In 1945, the Allied Powers–America, England, France, and the Soviet Union–agreed that defeated Nazi Germany would be divided into four zones of occupation, one for each nation. Berlin would be likewise divided. The separation was intended to be temporary, but Cold War animosities quickly developed after World War II and the division between the Russian zone and those controlled by the other three nations became permanent. In the late 1940s, the American, French, and English zones were consolidated into West Germany and the Soviet zone became East Germany. The division came to symbolize the Cold War, and the divided Germany was the scene of many Cold War dramas, like the Berlin Airlift. In 1961, East German authorities began construction of the Berlin Wall, physically dividing East and West Berlin.

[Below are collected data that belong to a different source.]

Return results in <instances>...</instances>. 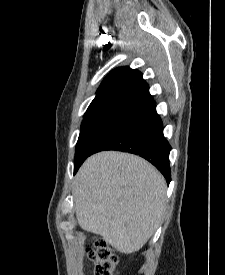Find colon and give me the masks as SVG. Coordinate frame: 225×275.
<instances>
[{
    "label": "colon",
    "mask_w": 225,
    "mask_h": 275,
    "mask_svg": "<svg viewBox=\"0 0 225 275\" xmlns=\"http://www.w3.org/2000/svg\"><path fill=\"white\" fill-rule=\"evenodd\" d=\"M89 256L94 263L95 275H113L118 257L104 240L95 241Z\"/></svg>",
    "instance_id": "5ec220e1"
}]
</instances>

By 1989, however, the communist grip on East Germany was rapidly slipping away. The Soviet Union, facing its own severe economic and political problems, could do little to prop up the East German communist regime. In November 1989, the East German government announced that the Berlin Wall would be torn down. The next year, representatives from East and West Germany began negotiations to finally reunite their country. Among the many obstacles to overcome was the historical legacy of occupation by the Allied forces. Although the four Allies had long since removed their occupation forces and given up most of their occupation rights, some treaty rights still technically remained–for instance, the four countries still had the right to “oversee” Berlin. On September 12, 1990, representatives from the four nations met in Moscow and formally gave up all remaining occupation rights in Germany. Soviet Foreign Minister Eduard Shevardnadze declared, “We are going through emotional and historic events…We have drawn a line under World War II and we have started keeping the time of a new age.” In October 1990, East and West Germany formally reunited under a democratic government.